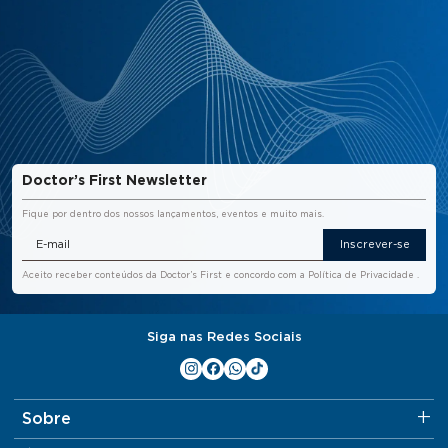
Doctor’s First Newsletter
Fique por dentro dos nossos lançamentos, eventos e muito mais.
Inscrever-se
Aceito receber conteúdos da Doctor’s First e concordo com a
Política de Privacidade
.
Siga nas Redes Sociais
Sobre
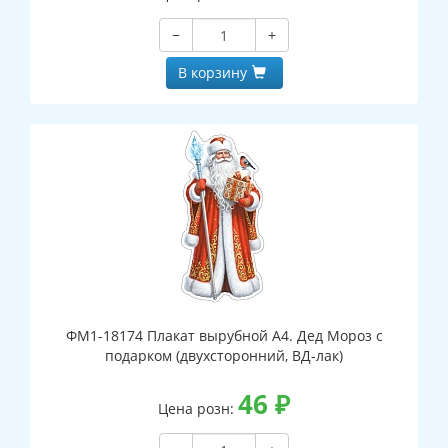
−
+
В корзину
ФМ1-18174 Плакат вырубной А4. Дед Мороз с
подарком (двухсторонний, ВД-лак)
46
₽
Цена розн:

========

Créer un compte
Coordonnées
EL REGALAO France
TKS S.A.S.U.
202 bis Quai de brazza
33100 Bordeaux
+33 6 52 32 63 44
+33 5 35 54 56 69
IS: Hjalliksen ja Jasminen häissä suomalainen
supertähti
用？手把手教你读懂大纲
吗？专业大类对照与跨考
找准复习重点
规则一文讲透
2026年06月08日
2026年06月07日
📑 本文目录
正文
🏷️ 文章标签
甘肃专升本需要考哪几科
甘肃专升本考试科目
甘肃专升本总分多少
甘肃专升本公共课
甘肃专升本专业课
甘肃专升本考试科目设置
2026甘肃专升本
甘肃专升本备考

========

Wherever the string "Doctor" appears in the entries above, return the line it appears on.

__WRITTEN RESPONSE__:
Doctor’s First Newsletter
Aceito receber conteúdos da Doctor’s First e concordo com a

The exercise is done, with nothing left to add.